Budaya nusantara/nasional adalah puncak dari kebudayaan-kebudayaan daerah (Ki Hajar
Dewantara). Dalam Pancasila dijelaskan bahwa wujudnya dapat berupa Bahasa nasional,
system hokum nasional, system ekonomi nasional, system Pendidikan nasional, dst.
Kebudayaan sifatnya abstrak dan mendasar. Agama Islam menjadi ajaran sekaligus rujukan
perilaku dalam lingkup kebudayaan.
Dalam budaya nusantara terdiri dari spektrum diantaranya adat istiadar, tata krama,
Bahasa, permainan tradisional, seni, dst. Kebudayaan terus menerus berganti wujud sesuai
bergantinya alam dan zaman dan merupakan reinterpretasi/reaktualisasi dan menjadi
kontekstualisasi.
Pendidikan merupakan salah satu usaha untuk memberikan segala nilai-nilai kebatinan
yang ada dalam hidup rakyat yang berkebudayaan kepada tiap-tiap turunan baru (penyerahan
kultur), tidak hanya berupa “pemeliharaan” tetapi juga dengan maksud “memajukan” serta
“memperkembangkan” kebudayaan menuju kea rah keluhuran hidup kemanusiaan. Tujuan
Pendidikan menurut Ki Hajar Dewantara adlah menuntun segala kekuatan kodrat yang ada
pada anak menuju kesempurnaan hidup lahir batin sebagai satu-satunya untuk mencapai hidup
selamat dan Bahagia manusia, baik sebagai individual maupun sebagai anggota masyarakat.

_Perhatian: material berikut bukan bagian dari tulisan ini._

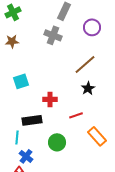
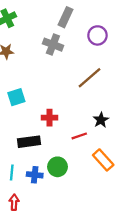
black star: (88, 88) -> (101, 120), moved
cyan line: (17, 137) -> (12, 173), moved
blue cross: (26, 156) -> (35, 175), moved, turned -32

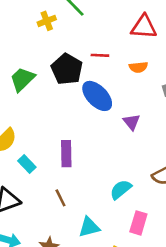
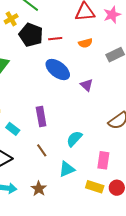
black pentagon: (67, 69) -> (31, 35), moved
cyan semicircle: (121, 189) -> (74, 139), moved

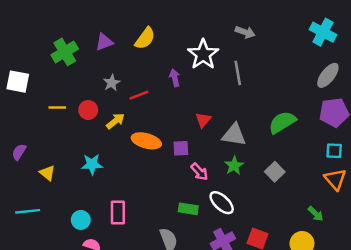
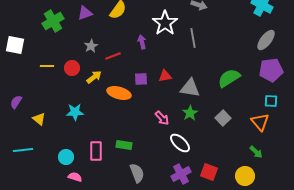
red triangle: (203, 120) -> (165, 76), turned 40
purple square: (181, 148) -> (141, 79), moved
orange triangle: (335, 179) -> (260, 122), moved
green rectangle: (188, 209) -> (124, 145), moved

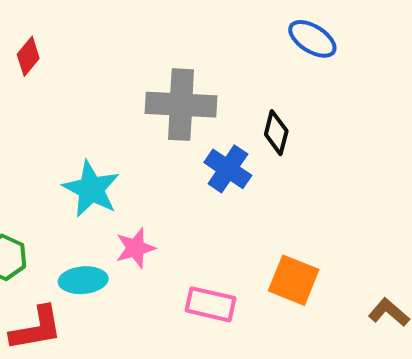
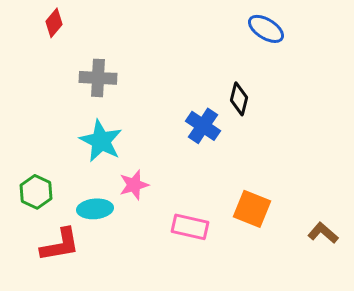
red diamond: (28, 56) -> (54, 23), moved
gray cross: (181, 105) -> (98, 78), moved, size x0.7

Laku Pendidikan dalam umumnya dapat bersifat tiga macam a) pembiasaan, b) pengajaran
dengan menggunakan pikiran, perasaan, dan kemauan (cipta-rasa-karsa, ngerti, ngrasa,
nglakoni), c) Pendidikan budi pekerti dengan “laku” serta “ilmu” dengan peraturan ketertiban
yang keras (disiplin).
Jika masih terjadi penyimpangan terhadap keadaban/budi luhur maka akan terjadi
kecurangan karena akarnya saja sudah tidak ada (budaya dan agama). Oleh karena itu, perlu
adanya panduan menuju hidup yang berbudi luhur yaitu budaya dan agama agar terdapat value
yang baik dalam hidup kita. Dalam kehidupan kebangsaan, nilai-nilai agama dianut dan
dijalankan oleh seluruh rakyat Indonesia dan bertransformasi ke dalam nilai-nilai budaya
bangsa Indonesia.
Dalam paradigma nusantara yaitu ajaakan untuk meyakini bahwa negeri nusantara
adalah Pusat Peradaban Dunia. Yang dimana nusantara harus menjadi subjek untuk menjadi
pengubah diri dan negeri lainnya. Infiltrasi nilai budaya asing yang kerap kali tidak selaras
dengan nilai budaya local dapat dicegah dengan penguatan khazanah kearifan local ini
(terutama dalam pengembangan dan praksis keilmuan). Paradigma nusantara dalam
pengembangan keilmuan akuntansi terdapat unsur pelibatan Tuhan dan unsur budaya yang
dianut merupakan ikhtiar untuk kembali pada akar nilai masyarakat sebagai PANDU. Ketika
kesadaran religiusitas budaya telah tertanam maka tindakan yang tidak berkeadaban (yang
tidak sesuai dengan budaya dan agama) tidak akan terjadi dan dilakukan.